-- Source data follows --
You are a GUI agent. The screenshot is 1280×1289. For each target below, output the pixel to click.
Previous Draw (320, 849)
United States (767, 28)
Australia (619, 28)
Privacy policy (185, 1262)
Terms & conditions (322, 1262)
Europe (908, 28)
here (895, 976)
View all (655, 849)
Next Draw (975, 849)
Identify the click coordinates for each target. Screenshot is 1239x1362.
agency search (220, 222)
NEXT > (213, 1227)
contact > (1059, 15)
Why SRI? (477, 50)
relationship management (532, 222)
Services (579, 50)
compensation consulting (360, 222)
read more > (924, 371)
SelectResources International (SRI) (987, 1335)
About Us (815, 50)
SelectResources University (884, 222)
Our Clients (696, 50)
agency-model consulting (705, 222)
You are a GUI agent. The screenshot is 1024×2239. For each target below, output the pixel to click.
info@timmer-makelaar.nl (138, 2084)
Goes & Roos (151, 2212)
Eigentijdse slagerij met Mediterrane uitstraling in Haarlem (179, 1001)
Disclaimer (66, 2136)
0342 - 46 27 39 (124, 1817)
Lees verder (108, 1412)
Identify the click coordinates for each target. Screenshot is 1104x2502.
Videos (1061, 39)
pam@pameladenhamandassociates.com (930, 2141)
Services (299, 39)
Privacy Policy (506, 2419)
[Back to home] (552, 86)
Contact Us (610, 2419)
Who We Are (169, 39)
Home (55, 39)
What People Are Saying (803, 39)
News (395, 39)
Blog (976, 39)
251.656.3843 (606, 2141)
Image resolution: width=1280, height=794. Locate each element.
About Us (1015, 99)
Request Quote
-- Source data concluded --
## Aim of the task
Look through the records for the string "agency". Copy every line that has it.

## Exercise result
agency search (220, 222)
agency-model consulting (705, 222)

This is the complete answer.